Secondly, America's university system is basically a sophisticated voucher system. What's happening? Costs are going up so much, and quality's going down due to the fact that they're becoming increasingly consumer-oriented, that America's rapidly losing whatever educational prestige we once had.
Your failure to comment on the experience of the Cleveland Public School System with a school voucher program leads me to believe that you have not researched the subject and are merely expressing an unfounded opinion.
Actually, I was commenting on it. I'm pointing out that it's too early to see the effects of it, but that other nations' and systems' experiments with vouchers have generally failed. See Brian Gill's Rhetoric vs. Reality (it's not the original study, which was conducted by a University of Chicago economist, but it's the only one that's available outside of an academic institution that's still readable).
If the university system in the US is rapidly losing prestige, it is because of the steady dumbing-down of curricula by faculty and administrators who, rather than priding themselves on excellence, apparently have other fish to fry. Else, how can the continually rising percentage of ‘honors’ graduates square with falling prestige?
Do you have any evidence for this? From what I've read, it's a combination of expense, health care, and research capability.
Secondly, why do you think there are so many honors graduates? If someone goes tens of thousands of dollars into debt for a piece of paper, of course they're going to want it to have a glittering GPA. Aren't free markets supposed to give consumers what they want?
Honey, I went to (U)Penn. In my pre-professional track, we were "strongly encouraged" (i.e., had to) take courses where we taught and tutored kids at West Philadelphia High School. If you really want, I can give you a detailed description of the school's physical layout as it was five years ago. Your "polygraph" may flash red, but it'd be a false alarm.
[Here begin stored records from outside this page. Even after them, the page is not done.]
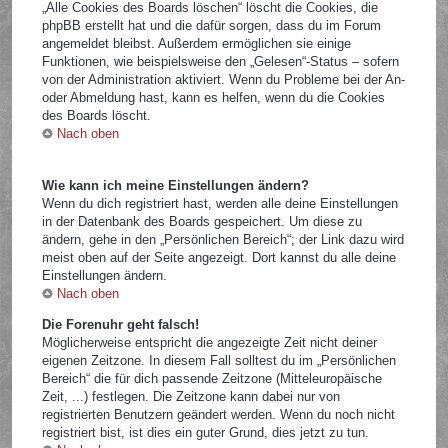
„Alle Cookies des Boards löschen“ löscht die Cookies, die
phpBB erstellt hat und die dafür sorgen, dass du im Forum
angemeldet bleibst. Außerdem ermöglichen sie einige
Funktionen, wie beispielsweise den „Gelesen“-Status – sofern
von der Administration aktiviert. Wenn du Probleme bei der An-
oder Abmeldung hast, kann es helfen, wenn du die Cookies
des Boards löscht.
Nach oben
Wie kann ich meine Einstellungen ändern?
Wenn du dich registriert hast, werden alle deine Einstellungen
in der Datenbank des Boards gespeichert. Um diese zu
ändern, gehe in den „Persönlichen Bereich“; der Link dazu wird
meist oben auf der Seite angezeigt. Dort kannst du alle deine
Einstellungen ändern.
Nach oben
Die Forenuhr geht falsch!
Möglicherweise entspricht die angezeigte Zeit nicht deiner
eigenen Zeitzone. In diesem Fall solltest du im „Persönlichen
Bereich“ die für dich passende Zeitzone (Mitteleuropäische
Zeit, ...) festlegen. Die Zeitzone kann dabei nur von
registrierten Benutzern geändert werden. Wenn du noch nicht
registriert bist, ist dies ein guter Grund, dies jetzt zu tun.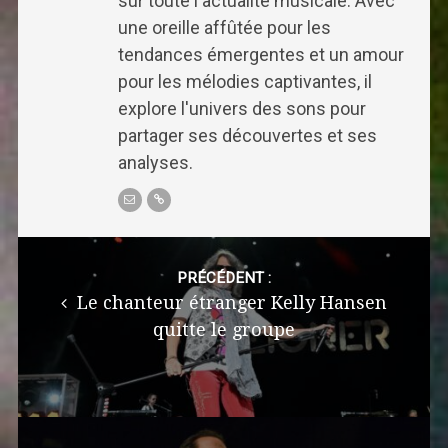
sur toute l'actualité musicale. Avec
une oreille affûtée pour les
tendances émergentes et un amour
pour les mélodies captivantes, il
explore l'univers des sons pour
partager ses découvertes et ses
analyses.
Post
navigation
PRÉCÉDENT :
Le chanteur étranger Kelly Hansen
quitte le groupe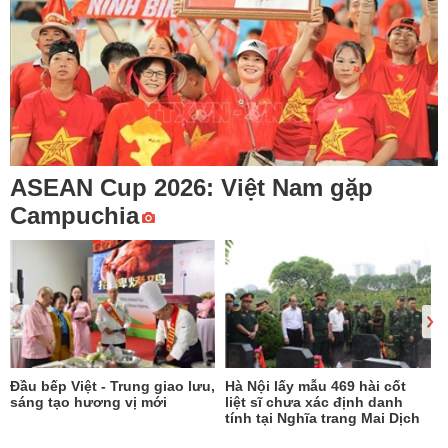
ASEAN Cup 2026: Việt Nam gặp
Campuchia
Đầu bếp Việt - Trung giao lưu,
Hà Nội lấy mẫu 469 hài cốt
sáng tạo hương vị mới
liệt sĩ chưa xác định danh
tính tại Nghĩa trang Mai Dịch
t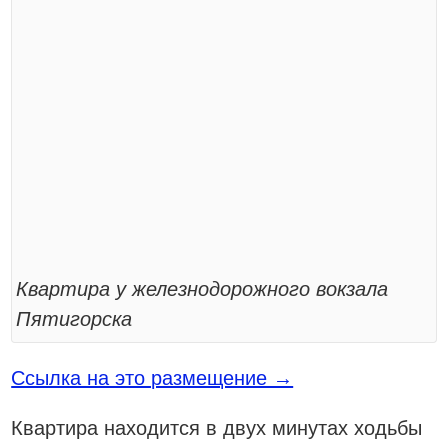
Квартира у железнодорожного вокзала
Пятигорска
Ссылка на это размещение →
Квартира находится в двух минутах ходьбы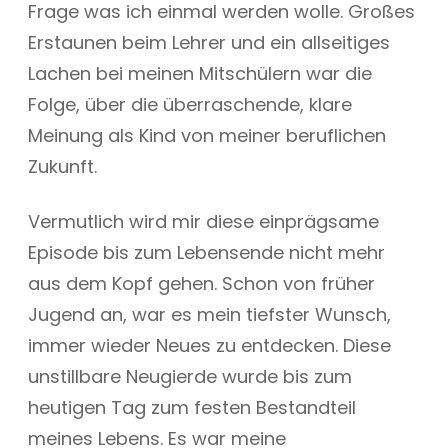
Frage was ich einmal werden wolle. Großes
Erstaunen beim Lehrer und ein allseitiges
Lachen bei meinen Mitschülern war die
Folge, über die überraschende, klare
Meinung als Kind von meiner beruflichen
Zukunft.
Vermutlich wird mir diese einprägsame
Episode bis zum Lebensende nicht mehr
aus dem Kopf gehen. Schon von früher
Jugend an, war es mein tiefster Wunsch,
immer wieder Neues zu entdecken. Diese
unstillbare Neugierde wurde bis zum
heutigen Tag zum festen Bestandteil
meines Lebens. Es war meine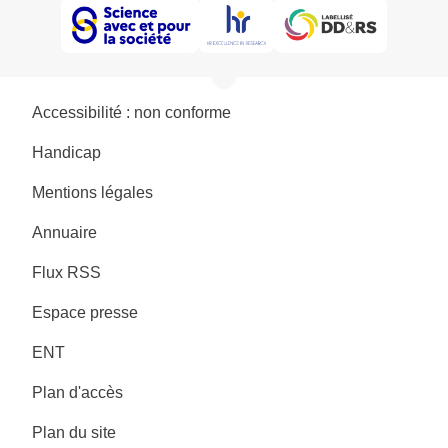
Accessibilité : non conforme
Handicap
Mentions légales
Annuaire
Flux RSS
Espace presse
ENT
Plan d'accès
Plan du site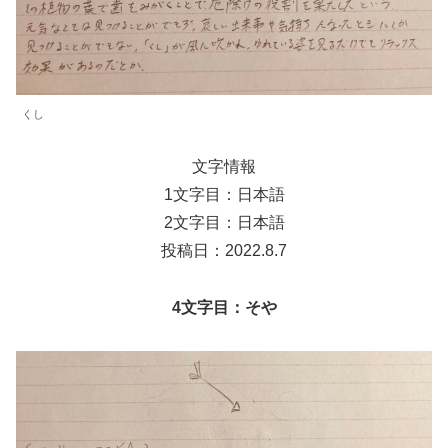
くし
文字情報
1文字目：日本語
2文字目：日本語
投稿日：2022.8.7
4文字目：そや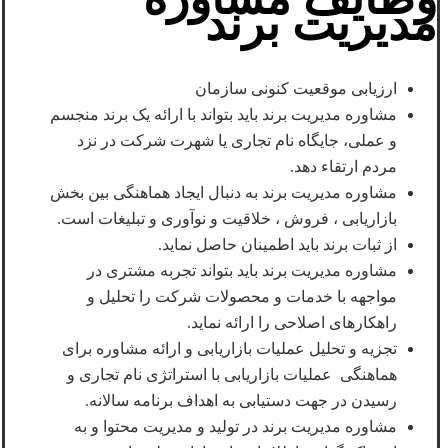
مدیریت برند
ارزیابی موقعیت کنونی سازمان
مشاوره مدیریت برند باید بتواند با ارائه یک برند منجسم
و عملی، جایگاه نام تجاری یا شهرت شرکت در نزد
مردم ارتقاء دهد.
مشاوره مدیریت برند به دنبال ایجاد هماهنگی بین بخش
بازاریابی ، فروش ، خلاقیت و نوآوری و تبلیغات است.
از ثبات برند باید اطمینان حاصل نماید.
مشاوره مدیریت برند باید بتواند تجربه مشتری در
مواجهه با خدمات و محصولات شرکت را تحلیل و
راهکارهای اصلاحی را ارائه نماید.
تجزیه و تحلیل عملیات بازاریابی و ارائه مشاوره برای
هماهنگی عملیات بازاریابی با استراتژی نام تجاری و
رسیدن در جهت دستیابی به اهداف برنامه سالانه.
مشاوره مدیریت برند در تولید و مدیریت محتوا و به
Sweetheart, West Philly High seems like just the school setting referred to a couple of subjects back. Were the major problems a need for more metal detectors and armed guards? If so, the Cleveland ‘method’ would work wonders for those kids.
From what I'm told, the kids in Cleveland who weren't able to get into the private and parochial schools -- or who were expelled by them -- still have to deal with metal detectors. That's hardly working wonders.
When I was an undergrad, Philly public schools were in the process of implementing uniforms, so it was quite a hot topic of discussion.
Yes, I understand that the Philadelphia Public School System, with about a quarter million students, began requiring uniforms about the year 2000, or so. Any idea of the results?
A discussion of Philly's changes is a whole topic in and of itself. In terms of uniforms, they're not doing what it was supposed to do: gangs, drugs, and violence are still huge problems with little statistically significant changes. (Interestingly enough, the magnet schools were exempt from the requirements.)